The Associated Press is reporting on the Kansas State Board of Education’s proposed deletion of the Tuskegee experiment, eugenics, and other abuses of science from the state’s existing science curriculum standards. The only complaint I have about the article is that it does not make clear that the existing history of science standard, which I favor, asks for students to study the positive achievements of science as well as the abuses of science. The purpose is to give students a balanced understanding of the history of science. It is the supporters of Darwinian evolution who are trying to suppress the coverage of both sides, not intelligent design (ID) proponents. It is interesting to look at the tortured explanations offered by some trying to defend this change.
According to the article:
the passage [in the science standards] had drawn criticism from scientists who note that only abuses perceived as linked to evolution were mentioned.
“That was never in the science standards until the intelligent designers inserted it,” said Steve Case, associate director of the Center for Science Education at the University of Kansas. “Introducing that was just a way to get at their attack, ‘Scientific knowledge is bad.'”
Although eugenics was certainly linked to Darwinian biology, I don’t believe the Tuskegee experiment was, so the claim that the examples are only those linked to evolution is wrong. Moreover, the claim that the original standard was intended to show that “scientific knowledge is bad” is absurd. The original standard clearly called for students to learn about both the successes and the misuses of science. It is Steve Case who is advocating a propagandistic approach by gutting the standard so that now it will require the study of only the successes of science. Case’s attitude could be described as “science can do no wrong—ever!”
Case also falsely implies that the science standards merely deal with “science and the science process,” therefore
Discussions about eugenics and the Tuskegee study are best left to history courses, he said.

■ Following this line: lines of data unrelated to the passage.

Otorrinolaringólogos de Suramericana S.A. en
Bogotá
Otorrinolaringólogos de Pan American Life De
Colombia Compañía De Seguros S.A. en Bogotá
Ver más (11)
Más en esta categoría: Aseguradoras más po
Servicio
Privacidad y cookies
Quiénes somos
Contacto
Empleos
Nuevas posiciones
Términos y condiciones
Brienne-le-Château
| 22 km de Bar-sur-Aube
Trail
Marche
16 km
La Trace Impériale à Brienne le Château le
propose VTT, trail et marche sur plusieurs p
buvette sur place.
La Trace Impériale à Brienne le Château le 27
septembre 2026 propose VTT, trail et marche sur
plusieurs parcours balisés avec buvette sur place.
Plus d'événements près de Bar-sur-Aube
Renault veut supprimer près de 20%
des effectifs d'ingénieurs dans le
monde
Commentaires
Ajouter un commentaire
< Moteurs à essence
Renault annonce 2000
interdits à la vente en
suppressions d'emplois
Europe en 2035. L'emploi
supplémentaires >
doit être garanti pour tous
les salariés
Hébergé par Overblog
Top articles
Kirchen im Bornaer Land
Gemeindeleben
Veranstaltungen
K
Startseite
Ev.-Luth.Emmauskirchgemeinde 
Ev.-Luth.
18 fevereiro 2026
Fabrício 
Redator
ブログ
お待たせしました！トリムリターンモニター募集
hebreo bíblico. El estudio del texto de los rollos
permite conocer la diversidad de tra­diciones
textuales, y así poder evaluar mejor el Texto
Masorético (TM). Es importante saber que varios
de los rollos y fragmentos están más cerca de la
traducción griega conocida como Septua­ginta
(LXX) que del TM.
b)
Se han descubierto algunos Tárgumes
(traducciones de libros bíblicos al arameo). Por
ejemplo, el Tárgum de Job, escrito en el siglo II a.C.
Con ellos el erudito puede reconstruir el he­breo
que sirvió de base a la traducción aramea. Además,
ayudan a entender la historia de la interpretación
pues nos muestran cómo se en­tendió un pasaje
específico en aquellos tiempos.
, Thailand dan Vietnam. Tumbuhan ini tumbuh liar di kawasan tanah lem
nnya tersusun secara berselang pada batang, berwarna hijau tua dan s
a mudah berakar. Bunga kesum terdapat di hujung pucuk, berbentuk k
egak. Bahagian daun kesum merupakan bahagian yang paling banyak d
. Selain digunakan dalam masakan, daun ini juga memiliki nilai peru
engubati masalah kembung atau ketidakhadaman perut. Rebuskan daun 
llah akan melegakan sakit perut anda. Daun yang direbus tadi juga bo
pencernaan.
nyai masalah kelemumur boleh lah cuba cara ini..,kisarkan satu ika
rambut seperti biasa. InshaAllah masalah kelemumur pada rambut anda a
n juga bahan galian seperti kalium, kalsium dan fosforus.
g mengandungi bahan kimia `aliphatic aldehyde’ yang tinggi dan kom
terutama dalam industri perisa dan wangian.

“We’re teaching science and science process,” he said. “Historians have their own research techniques and their own interpretations of history.”
These comments ignore a couple of salient facts. First, the “history of science” is one of the major components of the Kansas science standards, and Case is not proposing that it be deleted. So he is flat wrong to claim that the history of science isn’t a proper part of the science standards. (Indeed, Case wants to leave in the study of the history of science so long as it focuses just on the successes of science.) Second, although Case references history courses, he neglects to mention that the existing Kansas social studies standards do not cover the issues raised in the history of science standard in question. Moreover, I know of no proposal by Case to revise the social studies standards in order to change that fact .
The bottom line is that some supporters of Darwinian evolution in Kansas want the history of science taught just as propagandistically as the theory of evolution.